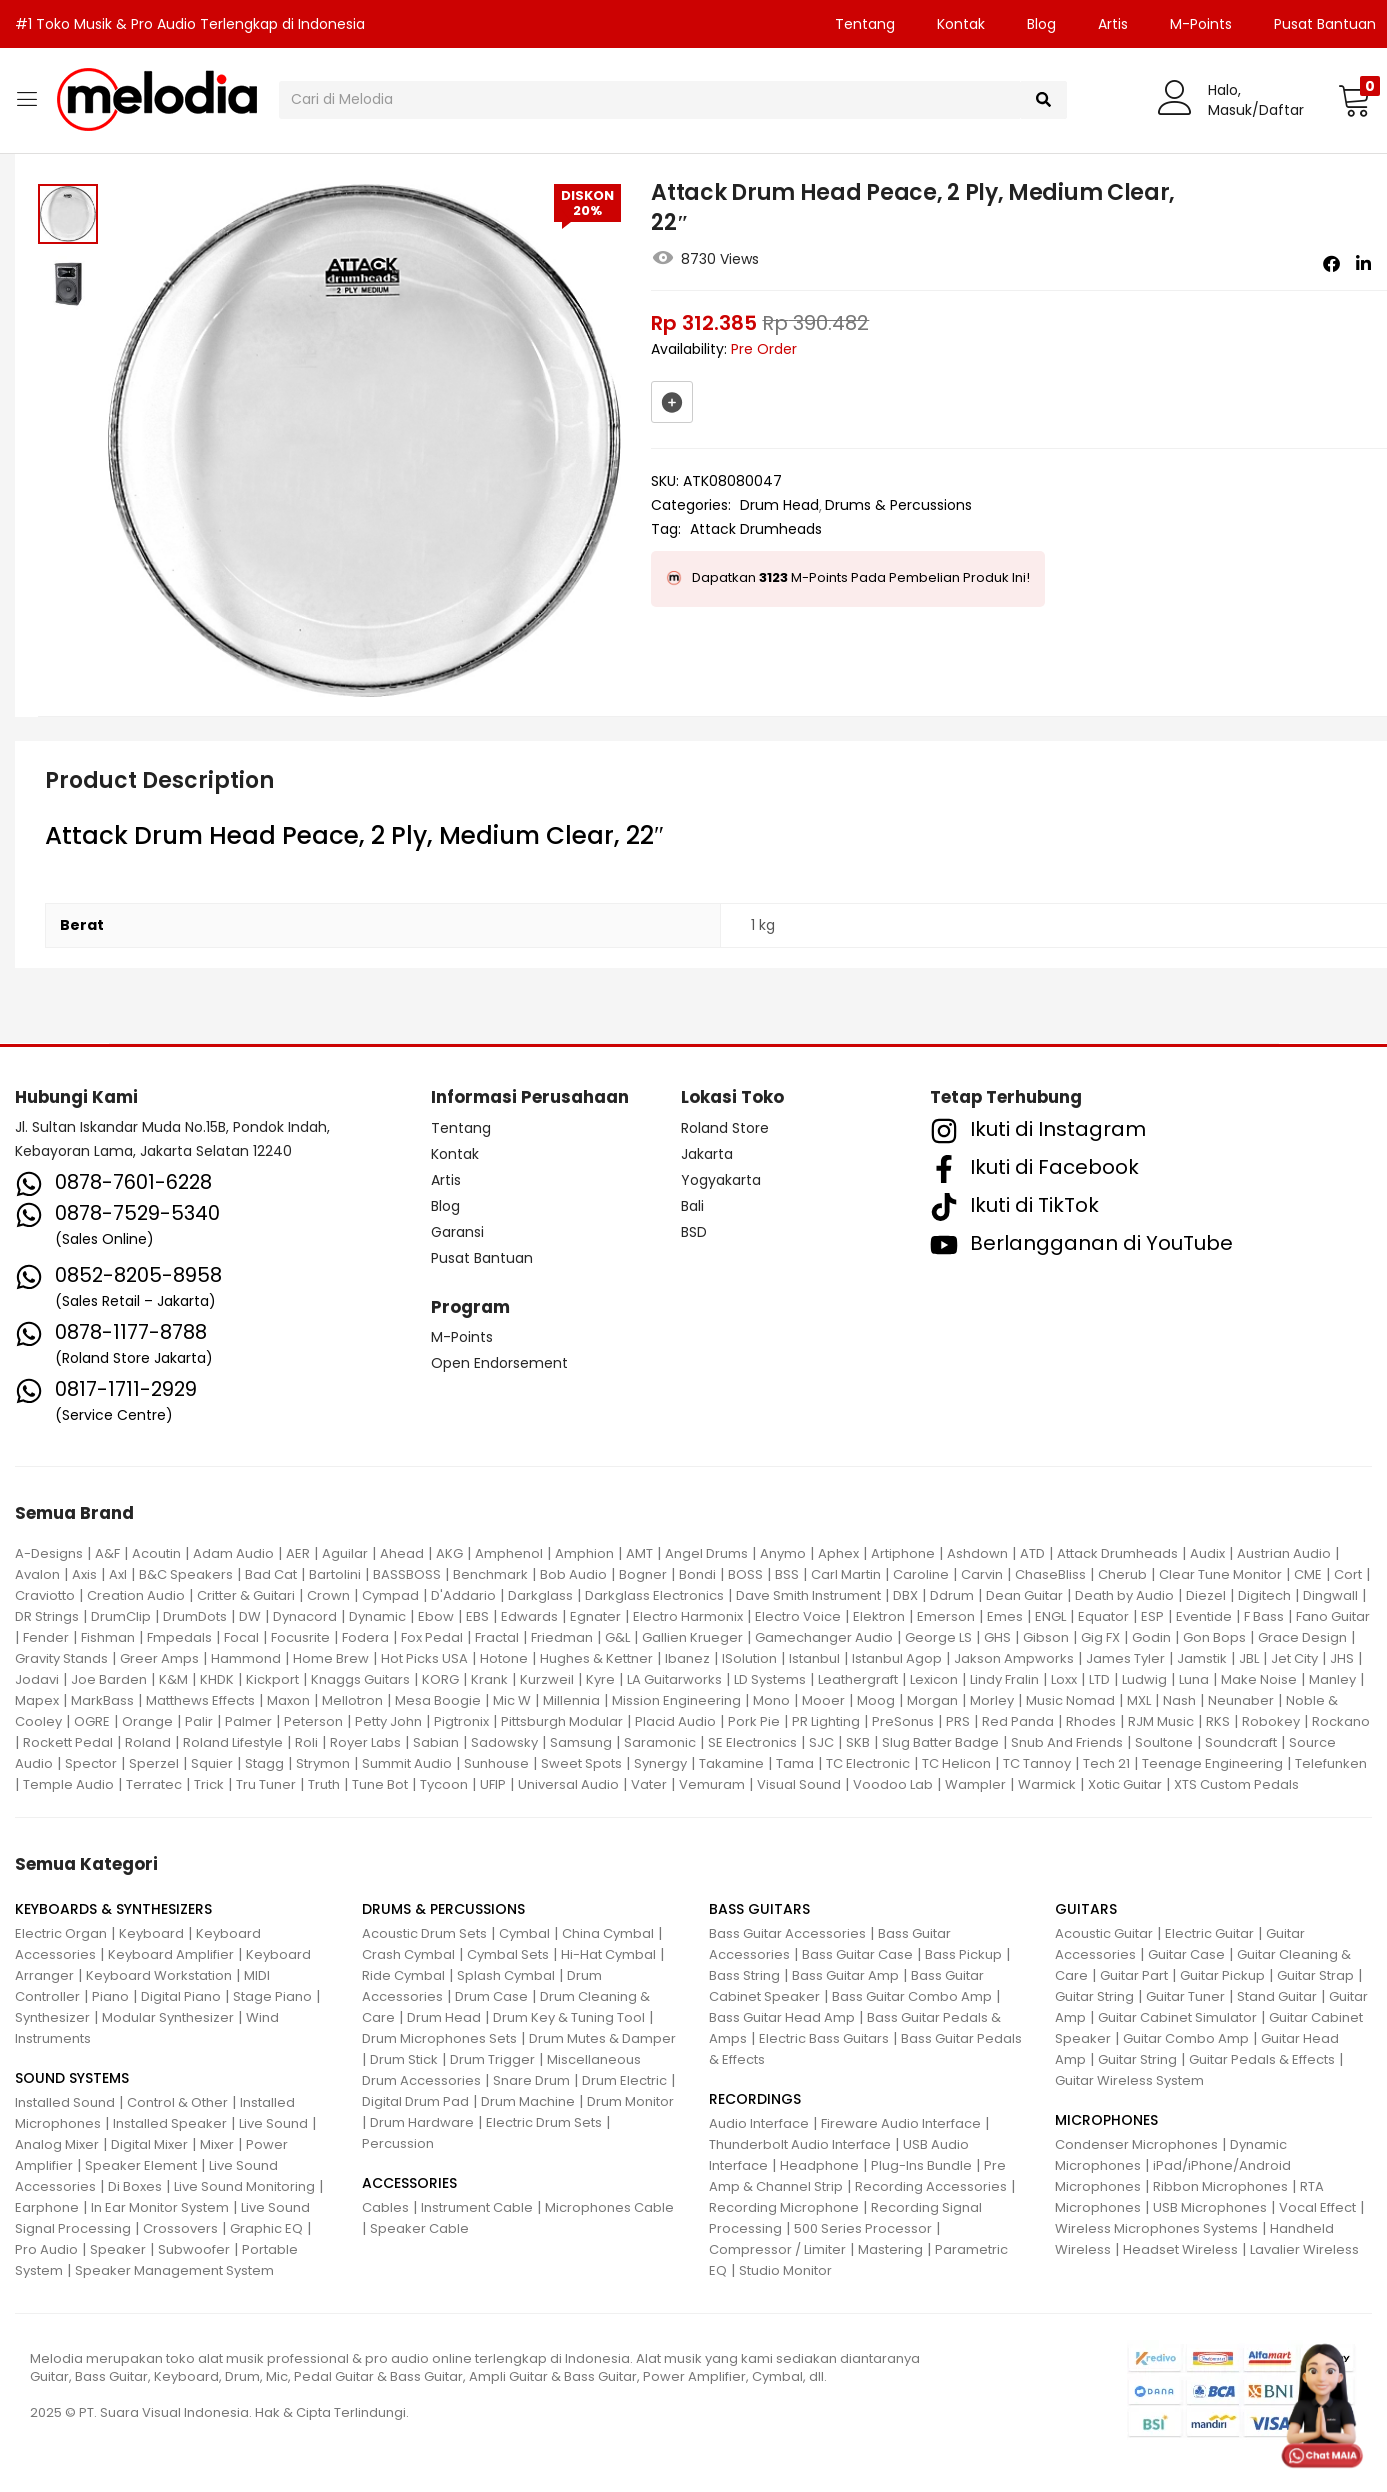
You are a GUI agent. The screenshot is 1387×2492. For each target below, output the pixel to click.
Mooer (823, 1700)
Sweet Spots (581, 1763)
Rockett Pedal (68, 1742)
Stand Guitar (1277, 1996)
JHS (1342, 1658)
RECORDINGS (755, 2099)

....

Exercise directions: In the records above, retype exactly the lines from the one with "Mooer (823, 1700)" through the last one.

Answer:
Mooer (823, 1700)
Sweet Spots (581, 1763)
Rockett Pedal (68, 1742)
Stand Guitar (1277, 1996)
JHS (1342, 1658)
RECORDINGS (755, 2099)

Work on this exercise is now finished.